Optimizing the performance of CUDA applications most often involves optimizing data accesses which includes the appropriate use of the various CUDA memory spaces. Texture memory provides a surprising aggregation of capabilities including the ability to cache global memory (separate from register, global, and shared memory) and dedicated interpolation hardware separate from the thread processors. Texture memory also provides a way to interact with the display capabilities of the GPU. Texture memory is an extensive and evolving topic that will be introduced here and discussed more in a dedicated follow-on article.. Part 4 of this series introduced the CUDA memory model and illustrated the various CUDA memory spaces with the schematic in Figure 1. Each of these memory spaces has certain performance characteristics and restrictions.

Figure 1: CUDA memory spaces.

Appropriate use of these memory spaces can have significant performance implications for CUDA applications. Table 1 summarizes characteristics of the various CUDA memory spaces. Part 5 of this series discusses CUDA memory spaces (with the exception of texture memory) in greater detail and includes performance cautions.
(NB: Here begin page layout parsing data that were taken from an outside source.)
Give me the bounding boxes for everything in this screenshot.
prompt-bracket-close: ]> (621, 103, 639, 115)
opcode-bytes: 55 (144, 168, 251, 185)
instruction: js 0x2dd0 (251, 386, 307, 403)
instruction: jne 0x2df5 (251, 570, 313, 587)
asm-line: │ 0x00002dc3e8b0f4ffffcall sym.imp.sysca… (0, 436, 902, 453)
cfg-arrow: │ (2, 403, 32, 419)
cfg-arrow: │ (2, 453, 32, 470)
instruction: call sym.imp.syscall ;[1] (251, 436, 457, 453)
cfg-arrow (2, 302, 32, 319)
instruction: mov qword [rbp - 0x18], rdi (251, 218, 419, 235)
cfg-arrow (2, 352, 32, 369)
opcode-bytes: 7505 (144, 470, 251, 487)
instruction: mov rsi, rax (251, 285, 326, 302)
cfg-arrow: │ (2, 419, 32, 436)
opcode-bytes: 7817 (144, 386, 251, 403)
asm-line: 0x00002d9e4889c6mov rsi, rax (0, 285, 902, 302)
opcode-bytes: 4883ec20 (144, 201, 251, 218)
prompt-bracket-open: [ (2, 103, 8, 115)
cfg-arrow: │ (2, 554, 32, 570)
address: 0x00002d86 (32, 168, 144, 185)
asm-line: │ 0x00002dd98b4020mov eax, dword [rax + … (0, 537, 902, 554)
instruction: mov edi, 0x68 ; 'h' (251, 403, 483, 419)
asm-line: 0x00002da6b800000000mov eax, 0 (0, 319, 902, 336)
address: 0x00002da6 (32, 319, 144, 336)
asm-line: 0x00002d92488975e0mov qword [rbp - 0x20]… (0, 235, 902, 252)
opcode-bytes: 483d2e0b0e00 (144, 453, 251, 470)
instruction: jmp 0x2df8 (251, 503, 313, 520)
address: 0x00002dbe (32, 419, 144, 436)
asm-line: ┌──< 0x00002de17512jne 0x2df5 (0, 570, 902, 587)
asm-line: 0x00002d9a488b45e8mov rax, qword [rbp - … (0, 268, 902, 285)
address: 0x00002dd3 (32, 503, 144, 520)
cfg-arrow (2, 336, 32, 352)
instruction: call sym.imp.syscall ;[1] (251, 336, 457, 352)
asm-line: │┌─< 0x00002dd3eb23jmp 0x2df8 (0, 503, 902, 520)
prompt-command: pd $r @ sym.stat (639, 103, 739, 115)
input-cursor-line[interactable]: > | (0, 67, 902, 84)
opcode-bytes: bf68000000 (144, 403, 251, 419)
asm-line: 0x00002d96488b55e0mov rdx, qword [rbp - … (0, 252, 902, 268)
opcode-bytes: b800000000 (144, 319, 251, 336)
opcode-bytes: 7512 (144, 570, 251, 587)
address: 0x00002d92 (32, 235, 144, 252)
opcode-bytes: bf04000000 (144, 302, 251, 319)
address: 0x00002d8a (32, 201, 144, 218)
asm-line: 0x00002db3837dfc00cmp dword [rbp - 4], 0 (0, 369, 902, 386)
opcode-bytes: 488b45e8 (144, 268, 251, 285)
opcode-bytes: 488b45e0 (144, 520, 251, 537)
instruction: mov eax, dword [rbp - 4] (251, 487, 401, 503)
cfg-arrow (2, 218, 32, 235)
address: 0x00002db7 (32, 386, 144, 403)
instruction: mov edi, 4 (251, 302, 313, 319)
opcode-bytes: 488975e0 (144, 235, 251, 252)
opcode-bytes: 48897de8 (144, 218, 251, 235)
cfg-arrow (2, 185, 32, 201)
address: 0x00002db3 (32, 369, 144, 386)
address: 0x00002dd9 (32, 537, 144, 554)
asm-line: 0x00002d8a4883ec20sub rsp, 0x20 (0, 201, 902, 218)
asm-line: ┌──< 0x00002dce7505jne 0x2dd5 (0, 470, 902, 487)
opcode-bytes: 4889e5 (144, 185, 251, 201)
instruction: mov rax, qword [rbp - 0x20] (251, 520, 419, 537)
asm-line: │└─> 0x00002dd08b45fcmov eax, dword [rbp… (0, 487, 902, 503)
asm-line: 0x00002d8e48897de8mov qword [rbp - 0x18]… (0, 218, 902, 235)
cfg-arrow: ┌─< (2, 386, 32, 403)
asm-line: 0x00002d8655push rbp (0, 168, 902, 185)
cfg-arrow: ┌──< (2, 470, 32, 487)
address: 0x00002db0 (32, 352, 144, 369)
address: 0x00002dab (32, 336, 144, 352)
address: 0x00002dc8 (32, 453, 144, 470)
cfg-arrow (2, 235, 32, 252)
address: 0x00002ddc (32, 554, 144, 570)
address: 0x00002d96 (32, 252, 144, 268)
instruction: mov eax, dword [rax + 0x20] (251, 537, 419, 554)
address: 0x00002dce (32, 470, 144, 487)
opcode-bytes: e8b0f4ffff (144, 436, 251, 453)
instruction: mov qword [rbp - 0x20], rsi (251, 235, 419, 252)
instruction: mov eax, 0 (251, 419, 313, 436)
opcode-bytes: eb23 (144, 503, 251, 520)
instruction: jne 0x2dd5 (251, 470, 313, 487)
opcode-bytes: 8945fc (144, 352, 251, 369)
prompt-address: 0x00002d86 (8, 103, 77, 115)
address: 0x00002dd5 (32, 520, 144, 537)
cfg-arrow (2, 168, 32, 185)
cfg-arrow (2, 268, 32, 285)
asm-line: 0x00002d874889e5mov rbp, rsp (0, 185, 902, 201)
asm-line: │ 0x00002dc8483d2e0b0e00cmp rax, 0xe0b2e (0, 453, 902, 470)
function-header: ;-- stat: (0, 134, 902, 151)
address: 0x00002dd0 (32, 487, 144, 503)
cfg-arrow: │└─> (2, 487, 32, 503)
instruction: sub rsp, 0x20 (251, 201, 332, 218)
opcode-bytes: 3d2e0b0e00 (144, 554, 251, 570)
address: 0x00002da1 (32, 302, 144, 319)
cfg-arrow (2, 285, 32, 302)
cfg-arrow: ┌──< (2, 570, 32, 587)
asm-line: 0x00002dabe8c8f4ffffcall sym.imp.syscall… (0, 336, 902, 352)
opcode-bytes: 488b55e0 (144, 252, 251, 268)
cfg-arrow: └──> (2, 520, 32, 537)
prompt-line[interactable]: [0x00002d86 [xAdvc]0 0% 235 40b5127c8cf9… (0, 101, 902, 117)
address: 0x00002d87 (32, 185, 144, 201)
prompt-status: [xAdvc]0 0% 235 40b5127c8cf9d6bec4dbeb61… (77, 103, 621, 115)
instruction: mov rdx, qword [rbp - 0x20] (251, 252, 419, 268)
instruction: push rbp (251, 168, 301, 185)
Table 1: Characteristics of the various CUDA memory spaces.

Local Memory

Local memory is a memory abstraction that implies "local in the scope of each thread". It is not an actual hardware component of the multi-processor. In actuality, local memory resides in global memory allocated by the compiler and delivers the same performance as any other global memory region. Normally, automatic variables declared in a kernel reside in registers, which provide very fast access. Unfortunately, the relationship between automatic variables and local memory continues to be a source of confusion for CUDA programmers. The compiler might choose to place automatic variables in local memory when:

  • There are too many register variables.
  • A structure would consume too much register space.
  • The compiler cannot determine if an array is indexed with constant quantities. Please note that registers are not addressable so an array has to go into local memory -- even if it is a two-element array -- when the addressing of the array is not known at compile time.
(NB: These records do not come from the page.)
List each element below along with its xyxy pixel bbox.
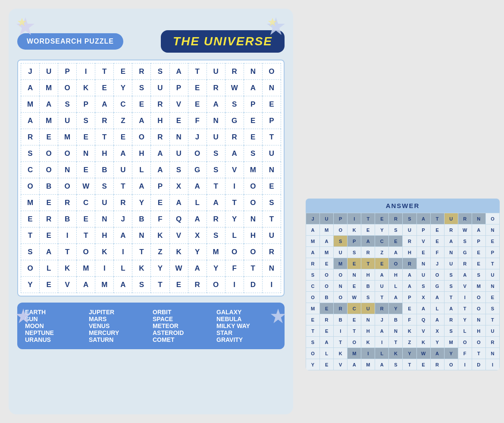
word-list-item: NEBULA <box>216 316 277 322</box>
grid-cell: H <box>95 145 114 162</box>
word-list-section: EARTHSUNMOONNEPTUNEURANUSJUPITERMARSVENU… <box>17 303 285 349</box>
grid-cell: S <box>262 195 281 211</box>
answer-grid-cell: A <box>375 325 389 337</box>
grid-cell: V <box>58 277 77 293</box>
grid-cell: S <box>169 162 188 178</box>
grid-cell: M <box>40 113 58 129</box>
grid-cell: S <box>132 277 151 293</box>
grid-cell: D <box>244 277 262 293</box>
answer-grid-cell: A <box>444 303 458 314</box>
answer-grid-cell: B <box>389 314 403 325</box>
answer-grid-cell: F <box>403 314 416 325</box>
grid-cell: J <box>21 63 40 80</box>
answer-grid-cell: E <box>472 258 485 269</box>
answer-grid-cell: S <box>389 359 403 370</box>
answer-grid-cell: F <box>458 348 472 359</box>
grid-cell: P <box>244 96 262 113</box>
answer-grid-cell: E <box>389 236 403 247</box>
answer-grid-cell: Z <box>375 247 389 258</box>
answer-grid-cell: B <box>361 281 375 292</box>
answer-grid-cell: M <box>361 359 375 370</box>
answer-grid-cell: T <box>361 258 375 269</box>
grid-cell: U <box>114 162 132 178</box>
grid-cell: S <box>244 145 262 162</box>
answer-grid-cell: E <box>416 359 430 370</box>
answer-grid-cell: O <box>320 281 334 292</box>
answer-grid-cell: U <box>361 303 375 314</box>
word-list-item: MILKY WAY <box>216 322 277 329</box>
word-list-item: GALAXY <box>216 309 277 316</box>
grid-cell: U <box>207 63 225 80</box>
answer-grid-cell: T <box>430 213 444 224</box>
answer-grid-cell: A <box>430 314 444 325</box>
answer-grid-cell: V <box>416 325 430 337</box>
grid-table: JUPITERSATURNOAMOKEYSUPERWANMASPACERVEAS… <box>21 63 281 293</box>
grid-cell: M <box>77 260 95 277</box>
answer-grid-cell: R <box>320 314 334 325</box>
grid-cell: E <box>169 277 188 293</box>
grid-cell: N <box>169 129 188 145</box>
grid-cell: A <box>207 96 225 113</box>
grid-cell: O <box>132 129 151 145</box>
answer-grid-cell: R <box>389 213 403 224</box>
grid-cell: T <box>21 227 40 244</box>
grid-cell: O <box>58 80 77 96</box>
answer-grid-cell: S <box>361 292 375 303</box>
grid-cell: A <box>95 96 114 113</box>
grid-cell: I <box>225 277 244 293</box>
word-list-item: VENUS <box>89 322 149 329</box>
answer-grid-cell: E <box>472 247 485 258</box>
answer-grid-cell: E <box>375 258 389 269</box>
answer-grid-cell: O <box>334 224 347 236</box>
grid-cell: N <box>77 145 95 162</box>
answer-grid-cell: U <box>485 269 499 281</box>
answer-grid-cell: H <box>472 325 485 337</box>
grid-cell: G <box>188 162 207 178</box>
grid-cell: Y <box>225 211 244 227</box>
answer-grid-cell: G <box>430 281 444 292</box>
answer-grid-cell: N <box>444 247 458 258</box>
answer-grid-cell: S <box>334 236 347 247</box>
answer-grid-cell: D <box>472 359 485 370</box>
grid-cell: I <box>225 178 244 195</box>
answer-grid-cell: R <box>458 258 472 269</box>
answer-grid-cell: R <box>403 236 416 247</box>
grid-cell: N <box>95 211 114 227</box>
answer-grid-cell: E <box>347 281 361 292</box>
grid-cell: K <box>132 260 151 277</box>
answer-grid-cell: L <box>320 348 334 359</box>
answer-grid-cell: N <box>347 269 361 281</box>
answer-grid-cell: P <box>403 292 416 303</box>
grid-cell: R <box>114 195 132 211</box>
answer-grid-cell: R <box>334 303 347 314</box>
grid-cell: A <box>132 178 151 195</box>
grid-cell: L <box>114 260 132 277</box>
star-top-right <box>264 15 288 43</box>
grid-cell: K <box>77 80 95 96</box>
grid-cell: W <box>77 178 95 195</box>
answer-grid-cell: P <box>347 236 361 247</box>
answer-grid-cell: C <box>375 236 389 247</box>
grid-cell: M <box>21 195 40 211</box>
grid-cell: E <box>77 129 95 145</box>
grid-cell: I <box>95 260 114 277</box>
answer-grid-cell: O <box>444 359 458 370</box>
answer-grid-cell: I <box>361 348 375 359</box>
answer-grid-cell: N <box>389 325 403 337</box>
answer-grid-cell: O <box>389 258 403 269</box>
answer-grid-cell: Y <box>458 314 472 325</box>
grid-cell: O <box>244 195 262 211</box>
grid-cell: S <box>58 96 77 113</box>
grid-cell: Y <box>114 80 132 96</box>
answer-grid-cell: T <box>444 292 458 303</box>
answer-grid-cell: Y <box>403 348 416 359</box>
answer-grid-cell: E <box>347 258 361 269</box>
answer-grid-cell: O <box>334 269 347 281</box>
answer-grid-cell: L <box>389 281 403 292</box>
grid-cell: O <box>244 244 262 260</box>
answer-grid-cell: R <box>430 359 444 370</box>
grid-cell: A <box>114 145 132 162</box>
grid-cell: V <box>225 162 244 178</box>
word-list-item: SPACE <box>153 316 213 322</box>
grid-cell: K <box>169 244 188 260</box>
For additional discussion, please see "Register/Local Memory Cautions" in Part 5 of this series, "The CUDA Memory Model" in Part 4, and the CUDA programming guide on the NVIDIA CUDA Zone Documentation site.

Constant Memory

Constant memory is read only from kernels and is hardware optimized for the case when all threads read the same location. Amazingly, constant memory provides one cycle of latency when there is a cache hit even though constant memory resides in device memory (DRAM). If threads read from multiple locations, the accesses are serialized. The constant cache is written to only by the host (not the device because it is constant!) with cudaMemcpyToSymbol and is persistent across kernel calls within the same application. Up to 64KB of data can be placed in constant cache and there is 8 KB of cache for each multiprocessor. Access to data in constant memory can range from one cycle for in cache data to hundreds of cycles depending on cache locality. The first access to constant memory often does not generate a cache "miss" due to pre-fetching.

Texture Memory in CUDA

Graphics processors provide texture memory to accelerate frequently performed operations such as mapping, or deforming, a 2D "skin" onto a 3D polygonal model. Tricks like those in Figure 2 let low-resolution game objects appear as visually richer objects with greater complexity and detail. To remain competitive, graphics card manufacturers added the extra hardware (e.g., texture units) to make these graphics operations occur very fast. CUDA provides mechanisms so C-programmers can exploit some of the added capabilities of the texture unit hardware on CUDA-enabled devices. (For more information on the use of textures in graphics, please see the free online GPU Gems books. A good place to start is Chapter 37 of GPU Gems 2.)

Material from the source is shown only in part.